Department of Radiation Oncology, Dana Farber Cancer Institute, Brigham and Women's Hospital, Harvard Medical School, Boston, Massachusetts 02115, USA.
Int J Radiat Oncol Biol Phys. 2010 Feb 1;76(2):615-23. doi: 10.1016/j.ijrobp.2009.06.039. Epub 2009 Oct 30.
Implantable devices routinely used for increasing spatial accuracy in modern image-guided radiation treatments (IGRT), such as fiducials or brachytherapy spacers, encompass the potential for in situ release of biologically active drugs, providing an opportunity to enhance the therapeutic ratio. We model this new approach for two types of treatment.

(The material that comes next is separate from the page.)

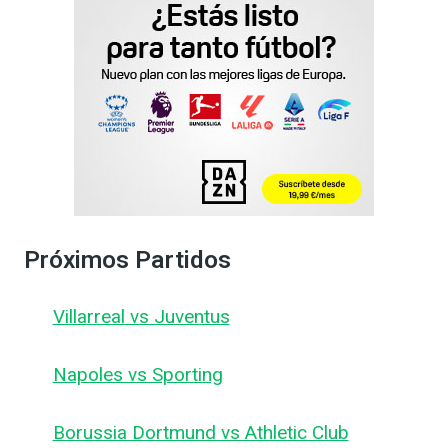
Próximos Partidos
Villarreal vs Juventus
Napoles vs Sporting
Borussia Dortmund vs Athletic Club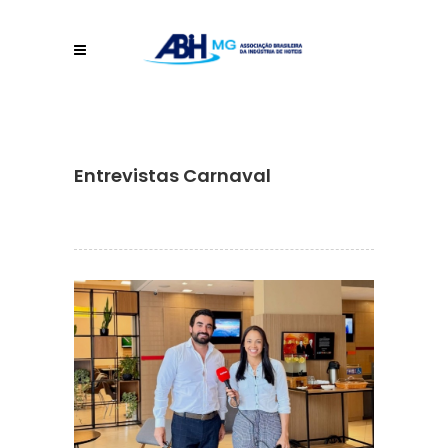
Entrevistas Carnaval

Radiopaque fiducials used in IGRT, or prostate brachytherapy spacers ("eluters"), were assumed to be loaded with radiosensitizer for in situ drug slow release. An analytic function describing the concentration of radiosensitizer versus distance from eluters, depending on diffusion-elimination properties of the drug in tissue, was developed. Tumor coverage by the drug was modeled for tumors typical of lung stereotactic body radiation therapy treatments for various eluter dimensions and drug properties. Six prostate (125)I brachytherapy cases were analyzed by assuming implantation of drug-loaded spacers. Radiosensitizer-induced subvolume boost was simulated from which biologically effective doses for typical radiosensitizers were calculated in one example.

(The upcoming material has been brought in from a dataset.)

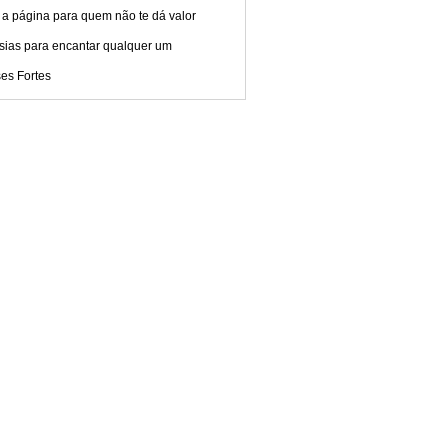
 a página para quem não te dá valor
sias para encantar qualquer um
es Fortes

Drug distributions from three-dimensional arrangements of drug eluters versus eluter size and drug properties were tabulated. Four radiosensitizer-loaded fiducials provide adequate radiosensitization for approximately 4-cm-diameter lung tumors, thus potentially boosting biologically equivalent doses in centrally located stereotactic body treated lesions. Similarly, multiple drug-loaded spacers provide prostate brachytherapy with flexible shaping of "biologically equivalent doses" to fit requirements difficult to meet by using radiation alone, e.g., boosting a high-risk region juxtaposed to the urethra while respecting normal tissue tolerance of both the urethra and the rectum.
Drug loading of implantable devices routinely used in IGRT provides new opportunities for therapy modulation via biological in situ dose painting.
在现代图像引导放射治疗(IGRT)中,常规使用植入式设备来提高空间精度,例如基准标记或近距离放射治疗间隔物,这些设备有可能在原位释放具有生物活性的药物,从而有机会提高治疗比率。我们为两种治疗方法建立了这种新方法的模型。
IGRT 中使用的放射不透性基准标记或前列腺近距离放射治疗间隔物(“洗脱器”)被假定为加载了放射增敏剂,以实现药物的原位缓慢释放。开发了一种解析函数,用于描述距离洗脱器的距离与放射增敏剂浓度之间的关系,该函数取决于药物在组织中的扩散-消除特性。针对各种洗脱器尺寸和药物特性,针对典型的肺部立体定向体部放射治疗肿瘤,对药物的肿瘤覆盖范围进行了建模。通过假设植入载药间隔物,对 6 例前列腺(125)I 近距离放射治疗病例进行了分析。模拟了放射增敏剂诱导的亚体积增强,从中计算了典型放射增敏剂的生物有效剂量,在一个示例中进行了计算。
列出了药物洗脱器的三维排列方式与洗脱器尺寸和药物特性的药物分布情况。四个载药基准标记可以为直径约 4 厘米的肺部肿瘤提供足够的放射增敏作用,从而有可能在位于中心的立体定向体治疗病变中增强生物等效剂量。类似地,多个载药间隔物可使前列腺近距离放射治疗灵活地形成“生物等效剂量”,以满足仅用辐射难以满足的要求,例如,在毗邻尿道的高风险区域进行增强,同时尊重尿道和直肠的正常组织耐受性。
常规用于 IGRT 的植入式设备的药物加载为通过生物原位剂量描绘提供了新的治疗调制机会。